• Document layout analysis data:
+-------+
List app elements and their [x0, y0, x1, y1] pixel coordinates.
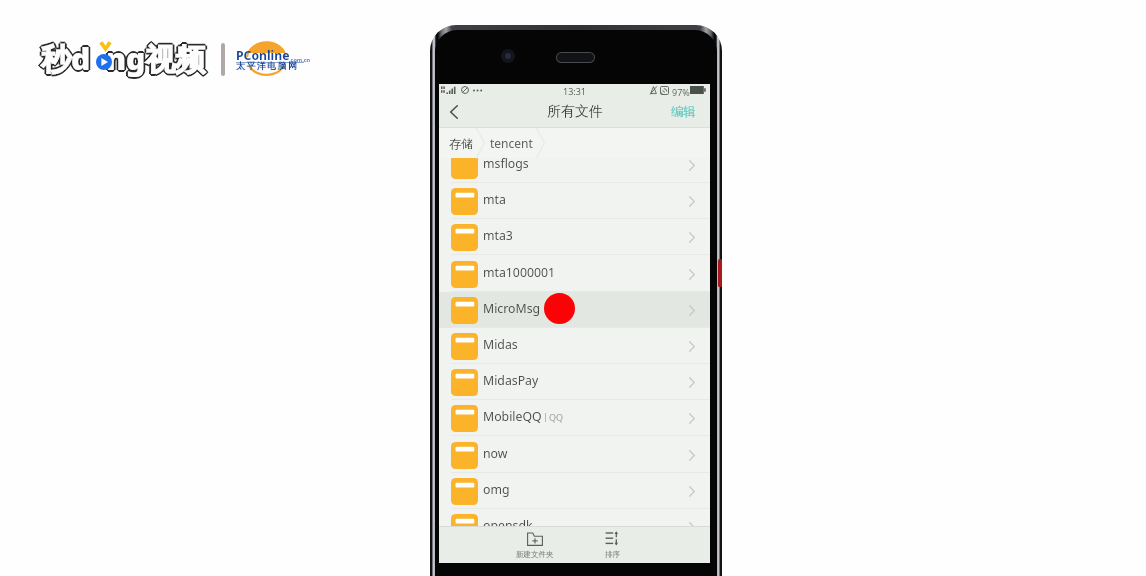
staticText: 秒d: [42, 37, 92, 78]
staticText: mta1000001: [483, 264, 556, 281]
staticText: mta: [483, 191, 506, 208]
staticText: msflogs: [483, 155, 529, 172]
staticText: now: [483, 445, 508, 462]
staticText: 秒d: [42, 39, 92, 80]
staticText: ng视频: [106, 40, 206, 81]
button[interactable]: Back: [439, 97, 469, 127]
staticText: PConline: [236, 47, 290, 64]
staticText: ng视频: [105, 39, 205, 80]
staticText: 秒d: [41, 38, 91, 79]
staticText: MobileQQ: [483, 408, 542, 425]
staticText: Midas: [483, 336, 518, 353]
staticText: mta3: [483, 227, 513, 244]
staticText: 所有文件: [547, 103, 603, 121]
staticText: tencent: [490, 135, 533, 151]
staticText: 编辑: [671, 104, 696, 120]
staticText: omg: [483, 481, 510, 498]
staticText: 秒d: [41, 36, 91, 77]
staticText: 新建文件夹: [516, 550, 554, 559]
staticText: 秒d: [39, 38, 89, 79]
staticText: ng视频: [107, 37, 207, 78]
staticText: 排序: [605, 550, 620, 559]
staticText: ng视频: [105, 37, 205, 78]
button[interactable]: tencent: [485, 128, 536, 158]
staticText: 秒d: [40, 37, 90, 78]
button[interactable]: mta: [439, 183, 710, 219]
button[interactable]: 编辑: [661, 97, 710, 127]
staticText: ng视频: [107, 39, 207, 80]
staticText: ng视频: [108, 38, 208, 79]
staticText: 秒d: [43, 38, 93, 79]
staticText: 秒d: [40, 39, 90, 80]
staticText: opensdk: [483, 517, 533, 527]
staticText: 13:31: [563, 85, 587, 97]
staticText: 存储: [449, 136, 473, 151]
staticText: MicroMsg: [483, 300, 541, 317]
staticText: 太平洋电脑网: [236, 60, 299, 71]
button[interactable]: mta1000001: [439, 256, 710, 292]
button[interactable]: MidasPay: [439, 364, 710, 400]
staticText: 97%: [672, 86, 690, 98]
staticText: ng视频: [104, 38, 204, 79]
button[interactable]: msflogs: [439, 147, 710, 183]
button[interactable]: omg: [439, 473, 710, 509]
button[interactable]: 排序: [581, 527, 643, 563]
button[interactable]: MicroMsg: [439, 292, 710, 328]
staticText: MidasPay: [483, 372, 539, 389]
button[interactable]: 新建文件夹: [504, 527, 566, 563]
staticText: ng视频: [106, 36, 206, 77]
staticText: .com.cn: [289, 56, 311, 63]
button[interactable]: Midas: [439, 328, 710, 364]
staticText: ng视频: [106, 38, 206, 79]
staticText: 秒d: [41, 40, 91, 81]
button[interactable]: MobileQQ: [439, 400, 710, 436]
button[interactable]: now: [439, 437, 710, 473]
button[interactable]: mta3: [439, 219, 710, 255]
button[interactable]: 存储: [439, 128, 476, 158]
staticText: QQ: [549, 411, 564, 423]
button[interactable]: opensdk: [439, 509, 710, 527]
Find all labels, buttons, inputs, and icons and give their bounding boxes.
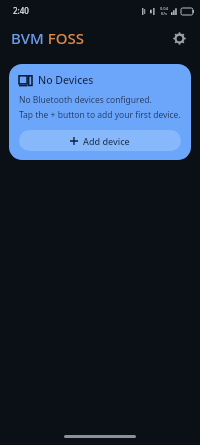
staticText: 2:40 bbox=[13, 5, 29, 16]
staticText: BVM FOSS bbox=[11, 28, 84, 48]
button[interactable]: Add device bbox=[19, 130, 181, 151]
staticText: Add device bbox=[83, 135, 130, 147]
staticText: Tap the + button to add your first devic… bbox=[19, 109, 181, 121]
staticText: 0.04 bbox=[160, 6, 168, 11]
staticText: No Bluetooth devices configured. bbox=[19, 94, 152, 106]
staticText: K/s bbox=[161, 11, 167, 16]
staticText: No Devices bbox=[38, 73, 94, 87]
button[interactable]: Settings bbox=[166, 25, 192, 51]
+-------+
• Task statement:
In the copy, include every line of the entries above exactly and none of the pictures.

• Response box:
List app elements and their [x0, y0, x1, y1] pixel coordinates.
staticText: 秒d: [42, 37, 92, 78]
staticText: mta1000001: [483, 264, 556, 281]
staticText: mta: [483, 191, 506, 208]
staticText: msflogs: [483, 155, 529, 172]
staticText: now: [483, 445, 508, 462]
staticText: 秒d: [42, 39, 92, 80]
staticText: ng视频: [106, 40, 206, 81]
button[interactable]: Back: [439, 97, 469, 127]
staticText: PConline: [236, 47, 290, 64]
staticText: ng视频: [105, 39, 205, 80]
staticText: 秒d: [41, 38, 91, 79]
staticText: MobileQQ: [483, 408, 542, 425]
staticText: Midas: [483, 336, 518, 353]
staticText: mta3: [483, 227, 513, 244]
staticText: 所有文件: [547, 103, 603, 121]
staticText: tencent: [490, 135, 533, 151]
staticText: 编辑: [671, 104, 696, 120]
staticText: omg: [483, 481, 510, 498]
staticText: 秒d: [41, 36, 91, 77]
staticText: 新建文件夹: [516, 550, 554, 559]
staticText: 秒d: [39, 38, 89, 79]
staticText: ng视频: [107, 37, 207, 78]
staticText: 排序: [605, 550, 620, 559]
staticText: ng视频: [105, 37, 205, 78]
button[interactable]: tencent: [485, 128, 536, 158]
staticText: 秒d: [40, 37, 90, 78]
button[interactable]: mta: [439, 183, 710, 219]
button[interactable]: 编辑: [661, 97, 710, 127]
staticText: ng视频: [107, 39, 207, 80]
staticText: ng视频: [108, 38, 208, 79]
staticText: 秒d: [43, 38, 93, 79]
staticText: 秒d: [40, 39, 90, 80]
staticText: opensdk: [483, 517, 533, 527]
staticText: 13:31: [563, 85, 587, 97]
staticText: 存储: [449, 136, 473, 151]
staticText: MicroMsg: [483, 300, 541, 317]
staticText: 太平洋电脑网: [236, 60, 299, 71]
button[interactable]: mta1000001: [439, 256, 710, 292]
button[interactable]: MidasPay: [439, 364, 710, 400]
staticText: 97%: [672, 86, 690, 98]
staticText: ng视频: [104, 38, 204, 79]
button[interactable]: msflogs: [439, 147, 710, 183]
button[interactable]: omg: [439, 473, 710, 509]
button[interactable]: 排序: [581, 527, 643, 563]
button[interactable]: MicroMsg: [439, 292, 710, 328]
staticText: MidasPay: [483, 372, 539, 389]
button[interactable]: 新建文件夹: [504, 527, 566, 563]
staticText: ng视频: [106, 36, 206, 77]
staticText: .com.cn: [289, 56, 311, 63]
button[interactable]: Midas: [439, 328, 710, 364]
staticText: ng视频: [106, 38, 206, 79]
staticText: 秒d: [41, 40, 91, 81]
button[interactable]: MobileQQ: [439, 400, 710, 436]
button[interactable]: now: [439, 437, 710, 473]
button[interactable]: mta3: [439, 219, 710, 255]
button[interactable]: 存储: [439, 128, 476, 158]
staticText: QQ: [549, 411, 564, 423]
button[interactable]: opensdk: [439, 509, 710, 527]
Find all labels, buttons, inputs, and icons and give their bounding boxes.
staticText: 2:40 bbox=[13, 5, 29, 16]
staticText: BVM FOSS bbox=[11, 28, 84, 48]
button[interactable]: Add device bbox=[19, 130, 181, 151]
staticText: Add device bbox=[83, 135, 130, 147]
staticText: Tap the + button to add your first devic… bbox=[19, 109, 181, 121]
staticText: 0.04 bbox=[160, 6, 168, 11]
staticText: No Bluetooth devices configured. bbox=[19, 94, 152, 106]
staticText: K/s bbox=[161, 11, 167, 16]
staticText: No Devices bbox=[38, 73, 94, 87]
button[interactable]: Settings bbox=[166, 25, 192, 51]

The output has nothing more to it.